### Required work
Give the tally of lines in the listing that include "Username". No other words belong in the answer.

### Extracted information
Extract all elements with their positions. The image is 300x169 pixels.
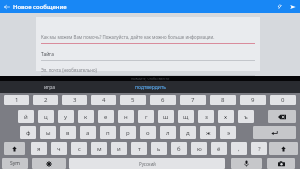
button[interactable]: Back <box>0 0 13 13</box>
button[interactable]: Русский <box>69 158 225 169</box>
staticText: и <box>117 145 121 153</box>
staticText: л <box>166 129 170 137</box>
button[interactable]: Sym <box>2 158 28 169</box>
staticText: Тайга <box>41 51 54 58</box>
staticText: 5 <box>131 96 135 104</box>
button[interactable]: ж <box>200 126 216 139</box>
button[interactable]: 0 <box>270 95 296 105</box>
staticText: 0 <box>281 96 285 104</box>
staticText: ё <box>217 145 221 153</box>
button[interactable]: о <box>140 126 156 139</box>
button[interactable]: Send <box>286 0 299 13</box>
staticText: р <box>126 129 130 137</box>
staticText: е <box>104 113 108 121</box>
button[interactable]: е <box>98 110 114 123</box>
button[interactable]: Backspace <box>268 110 296 123</box>
button[interactable]: 6 <box>150 95 176 105</box>
button[interactable]: у <box>58 110 74 123</box>
button[interactable]: Shift <box>4 142 25 155</box>
button[interactable]: а <box>80 126 96 139</box>
button[interactable]: игра <box>0 81 100 93</box>
button[interactable]: Shift <box>269 142 298 155</box>
staticText: х <box>224 113 228 121</box>
button[interactable]: з <box>198 110 214 123</box>
button[interactable]: ь <box>151 142 167 155</box>
button[interactable]: к <box>78 110 94 123</box>
button[interactable]: д <box>180 126 196 139</box>
staticText: нажмите, чтобы ввести <box>131 76 170 81</box>
staticText: а <box>86 129 90 137</box>
button[interactable]: 8 <box>210 95 236 105</box>
button[interactable]: б <box>171 142 187 155</box>
staticText: ф <box>26 129 31 137</box>
staticText: ь <box>157 145 161 153</box>
staticText: 9 <box>251 96 255 104</box>
button[interactable]: ф <box>20 126 36 139</box>
button[interactable]: , <box>231 142 247 155</box>
button[interactable]: 7 <box>180 95 206 105</box>
button[interactable]: подтвердить <box>100 81 200 93</box>
button[interactable]: 5 <box>120 95 146 105</box>
button[interactable]: щ <box>178 110 194 123</box>
staticText: э <box>227 129 230 137</box>
button[interactable]: ч <box>51 142 67 155</box>
staticText: 4 <box>102 96 106 104</box>
staticText: ? <box>258 145 261 153</box>
button[interactable]: Emoji <box>32 158 66 169</box>
button[interactable]: Camera <box>267 158 295 169</box>
button[interactable]: п <box>100 126 116 139</box>
button[interactable]: й <box>18 110 34 123</box>
button[interactable]: 3 <box>62 95 87 105</box>
button[interactable]: ц <box>38 110 54 123</box>
staticText: й <box>24 113 28 121</box>
staticText: ж <box>206 129 211 137</box>
staticText: н <box>124 113 128 121</box>
staticText: ч <box>57 145 61 153</box>
staticText: б <box>177 145 181 153</box>
staticText: 3 <box>73 96 77 104</box>
staticText: подтвердить <box>135 84 166 91</box>
button[interactable]: э <box>220 126 236 139</box>
staticText: Новое сообщение <box>13 3 67 11</box>
button[interactable]: г <box>138 110 154 123</box>
staticText: я <box>37 145 41 153</box>
button[interactable]: ё <box>211 142 227 155</box>
button[interactable]: х <box>218 110 234 123</box>
button[interactable]: 9 <box>240 95 266 105</box>
staticText: ш <box>163 113 169 121</box>
button[interactable]: ? <box>251 142 267 155</box>
staticText: 1 <box>15 96 19 104</box>
staticText: г <box>145 113 148 121</box>
button[interactable]: л <box>160 126 176 139</box>
button[interactable]: н <box>118 110 134 123</box>
button[interactable]: Enter <box>253 126 296 139</box>
button[interactable]: и <box>111 142 127 155</box>
staticText: у <box>64 113 68 121</box>
button[interactable]: м <box>91 142 107 155</box>
button[interactable]: Attach file <box>273 0 286 13</box>
button[interactable]: ы <box>40 126 56 139</box>
staticText: с <box>78 145 81 153</box>
staticText: 7 <box>191 96 195 104</box>
button[interactable]: 4 <box>91 95 116 105</box>
button[interactable]: т <box>131 142 147 155</box>
button[interactable]: ш <box>158 110 174 123</box>
staticText: в <box>66 129 70 137</box>
button[interactable]: в <box>60 126 76 139</box>
staticText: ю <box>197 145 202 153</box>
button[interactable]: ю <box>191 142 207 155</box>
staticText: ы <box>46 129 51 137</box>
button[interactable]: Voice input <box>231 158 262 169</box>
button[interactable]: ъ <box>238 110 254 123</box>
staticText: м <box>97 145 102 153</box>
button[interactable]: с <box>71 142 87 155</box>
button[interactable]: 2 <box>33 95 58 105</box>
button[interactable]: я <box>31 142 47 155</box>
staticText: щ <box>183 113 189 121</box>
button[interactable]: р <box>120 126 136 139</box>
button[interactable]: 1 <box>4 95 29 105</box>
staticText: 6 <box>161 96 165 104</box>
staticText: к <box>84 113 88 121</box>
staticText: 2 <box>44 96 48 104</box>
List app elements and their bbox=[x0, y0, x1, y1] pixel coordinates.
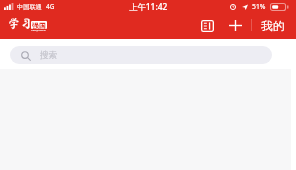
button[interactable]: 搜索 bbox=[10, 46, 272, 64]
button[interactable]: Scan bbox=[199, 17, 216, 34]
staticText: XUEXIQIANGGUO bbox=[31, 29, 46, 32]
staticText: 学习 bbox=[8, 17, 33, 29]
staticText: 51% bbox=[252, 2, 266, 11]
button[interactable]: Add bbox=[227, 17, 244, 34]
staticText: 我的 bbox=[261, 19, 285, 34]
staticText: 上午11:42 bbox=[129, 1, 168, 12]
staticText: 搜索 bbox=[40, 50, 58, 61]
staticText: 强国 bbox=[32, 21, 46, 29]
staticText: 4G bbox=[46, 2, 55, 11]
button[interactable]: 我的 bbox=[258, 17, 288, 36]
staticText: 中国联通 bbox=[17, 3, 42, 11]
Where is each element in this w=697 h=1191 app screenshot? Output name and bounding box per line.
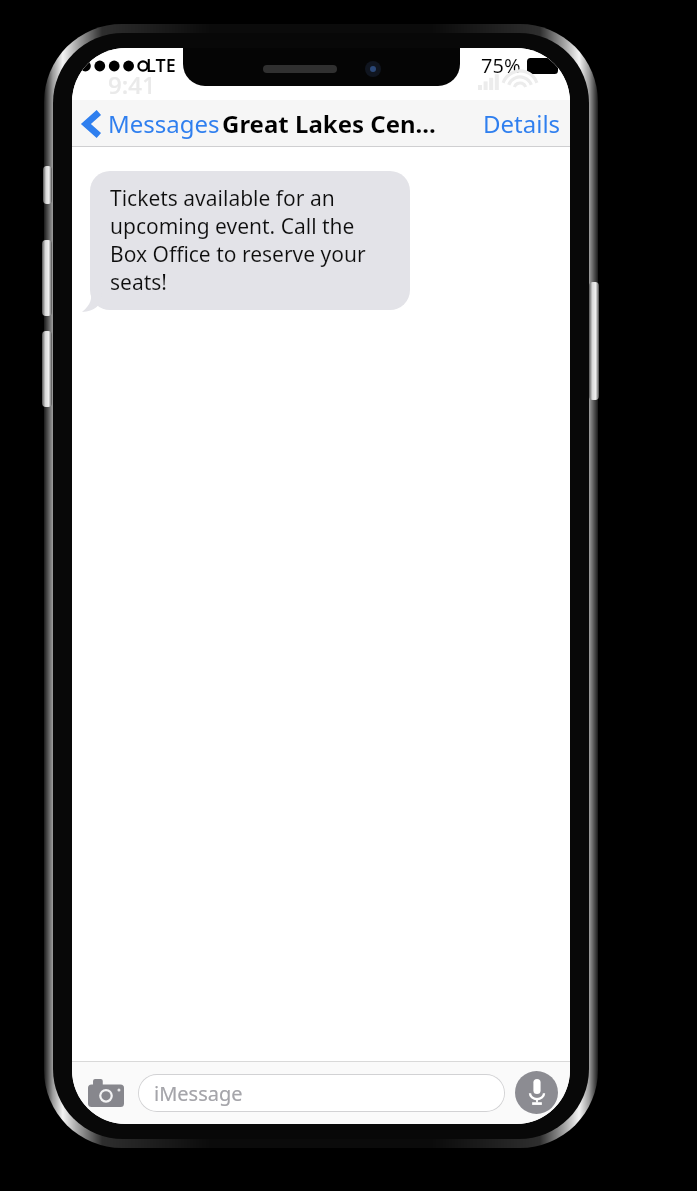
button[interactable]: Details <box>480 102 564 145</box>
staticText: 75% <box>481 52 521 79</box>
button[interactable]: Record audio message <box>515 1071 558 1114</box>
staticText: 9:41 <box>108 68 156 100</box>
staticText: iMessage <box>154 1080 243 1107</box>
staticText: LTE <box>146 53 176 78</box>
button[interactable]: Tickets available for an upcoming event.… <box>90 171 410 310</box>
staticText: Details <box>483 107 561 140</box>
staticText: Messages <box>108 107 220 140</box>
staticText: Great Lakes Cen... <box>222 107 436 140</box>
button[interactable]: Camera <box>84 1075 128 1111</box>
staticText: Tickets available for an upcoming event.… <box>110 184 392 296</box>
button[interactable]: iMessage <box>138 1074 505 1112</box>
button[interactable]: Messages <box>80 102 223 145</box>
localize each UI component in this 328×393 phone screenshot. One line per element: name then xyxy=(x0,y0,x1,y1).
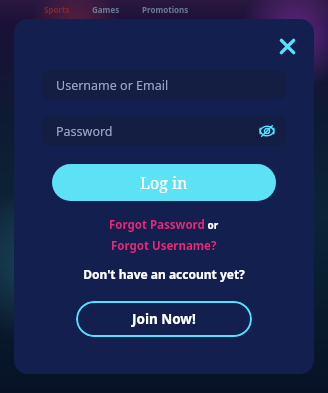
staticText: Promotions xyxy=(142,4,189,15)
button[interactable]: Log in xyxy=(52,164,276,201)
staticText: Sports xyxy=(44,4,70,15)
button[interactable]: Close xyxy=(272,31,302,61)
staticText: or xyxy=(205,218,219,232)
staticText: Password xyxy=(56,123,113,140)
button[interactable]: Forgot Password xyxy=(109,217,205,233)
staticText: Username or Email xyxy=(56,77,169,94)
staticText: Forgot Password xyxy=(109,217,205,233)
button[interactable]: Password xyxy=(42,116,286,146)
button[interactable]: Forgot Username? xyxy=(111,238,217,254)
staticText: Forgot Username? xyxy=(111,238,217,254)
staticText: Don't have an account yet? xyxy=(42,266,286,282)
button[interactable]: Show password xyxy=(256,120,278,142)
button[interactable]: Join Now! xyxy=(76,301,252,337)
staticText: Games xyxy=(92,4,120,15)
staticText: Log in xyxy=(140,172,188,194)
staticText: Join Now! xyxy=(132,310,196,328)
button[interactable]: Username or Email xyxy=(42,70,286,100)
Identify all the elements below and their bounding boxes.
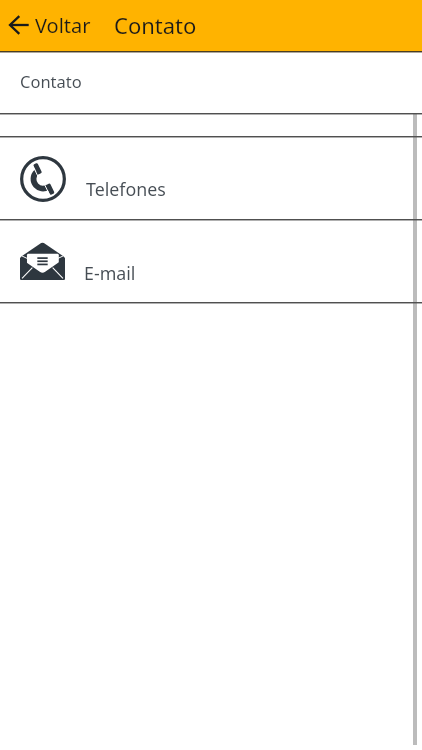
staticText: E-mail [84, 261, 136, 285]
button[interactable]: E-mail [0, 221, 422, 302]
staticText: Contato [20, 70, 82, 92]
button[interactable]: Voltar [0, 12, 95, 39]
button[interactable]: Telefones [0, 138, 422, 219]
staticText: Telefones [86, 177, 166, 201]
staticText: Voltar [35, 12, 91, 39]
staticText: Contato [114, 10, 197, 40]
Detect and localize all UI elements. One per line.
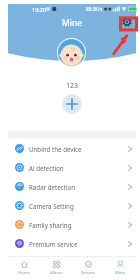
button[interactable]: Settings — [122, 17, 132, 27]
staticText: Ai detection — [29, 164, 64, 172]
staticText: Unbind the device — [29, 145, 82, 153]
button[interactable]: Camera Setting — [8, 196, 136, 215]
staticText: Camera Setting — [29, 202, 74, 210]
button[interactable]: Unbind the device — [8, 139, 136, 158]
button[interactable]: Mine — [104, 257, 136, 280]
staticText: Mine — [115, 270, 125, 276]
button[interactable]: Radar detection — [8, 177, 136, 196]
staticText: Mine — [62, 17, 82, 29]
staticText: Album — [50, 270, 63, 276]
button[interactable]: Home — [8, 257, 40, 280]
button[interactable]: Service — [72, 257, 104, 280]
staticText: 89.3K/s — [86, 6, 102, 12]
staticText: 123 — [66, 81, 79, 91]
button[interactable]: Add device — [62, 94, 82, 114]
button[interactable]: Album — [40, 257, 72, 280]
button[interactable]: Ai detection — [8, 158, 136, 177]
button[interactable]: Family sharing — [8, 215, 136, 234]
staticText: Premium service — [29, 240, 78, 248]
staticText: Service — [81, 270, 95, 276]
staticText: Radar detection — [29, 183, 76, 191]
staticText: Home — [18, 270, 30, 276]
staticText: Family sharing — [29, 221, 72, 229]
staticText: 10:20 — [32, 6, 47, 13]
button[interactable]: Premium service — [8, 234, 136, 253]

### Task result
4